The Ghost Ship (1943) is an American black-and-white psychological thriller film, with elements of mystery and horror, directed by Mark Robson, starring Richard Dix and featuring Russell Wade, Edith Barrett, Ben Bard and Edmund Glover, along with Skelton Knaggs. It was produced by Val Lewton for RKO Radio Pictures as part of a series of low-budget horror films. The film can be seen as a "low-key psychological thriller",[1] a "suspense drama",[2] and a "waterlogged melodrama".[3]

The film is about a young merchant marine officer who begins to suspect that his ship's captain is mentally unbalanced and endangering the lives of the ship's crew. The ship's crew, however, believes the vessel to be haunted and cursed and several mysterious deaths occur.

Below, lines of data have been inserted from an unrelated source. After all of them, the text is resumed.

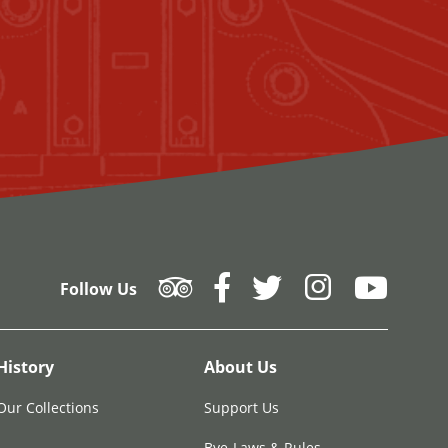
Follow Us
History
About Us
Our Collections
Support Us
Bye-Laws & Rules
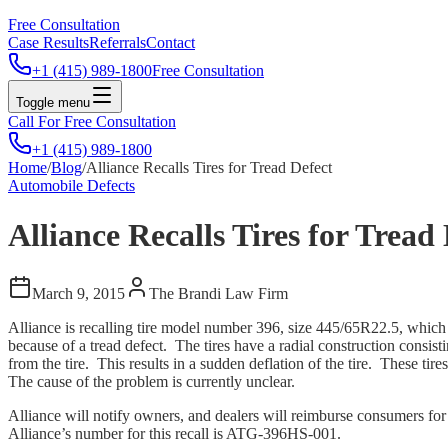
Free Consultation
Case Results
Referrals
Contact
+1 (415) 989-1800
Free Consultation
Toggle menu
Call For Free Consultation
+1 (415) 989-1800
Home
/
Blog
/
Alliance Recalls Tires for Tread Defect
Automobile Defects
Alliance Recalls Tires for Tread
March 9, 2015
The Brandi Law Firm
Alliance is recalling tire model number 396, size 445/65R22.5, whi
because of a tread defect. The tires have a radial construction consisti
from the tire. This results in a sudden deflation of the tire. These ti
The cause of the problem is currently unclear.
Alliance will notify owners, and dealers will reimburse consumers for
Alliance’s number for this recall is ATG-396HS-001.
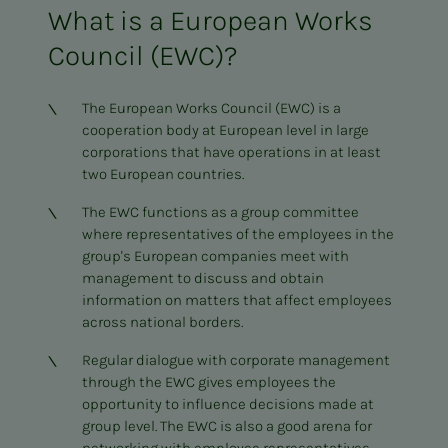
What is a European Works
Council (EWC)?
The European Works Council (EWC) is a
cooperation body at European level in large
corporations that have operations in at least
two European countries.
The EWC functions as a group committee
where representatives of the employees in the
group's European companies meet with
management to discuss and obtain
information on matters that affect employees
across national borders.
Regular dialogue with corporate management
through the EWC gives employees the
opportunity to influence decisions made at
group level. The EWC is also a good arena for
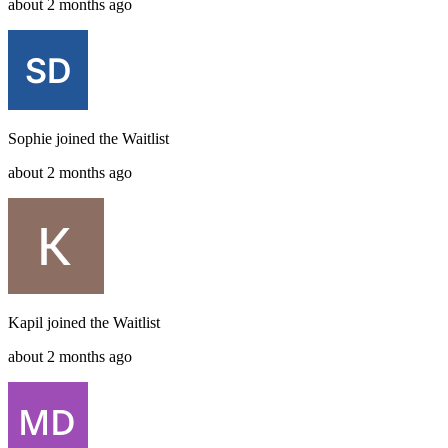
about 2 months ago
Sophie
joined the
Waitlist
about 2 months ago
Kapil
joined the
Waitlist
about 2 months ago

Upon its theatrical release on Christmas Eve, 1943, the film was a box office success but received a mixed critical reception. However, in February 1944, Lewton was sued for plagiarism by playwrights Samuel R. Golding and Norbert Faulkner, who claimed that the script was based on a play that was submitted to Lewton for a possible film. Because of the suit, The Ghost Ship was withdrawn from theatrical release and not shown for nearly 50 years. It was not until the film's copyright was not renewed and it entered the public domain in the 1990s,[4] that it began to be available again, and was released as part of the Val Lewton Horror Collection DVD set in 2005. The film, with its predominantly male cast, has been argued by several film critics to have homosexual undertones.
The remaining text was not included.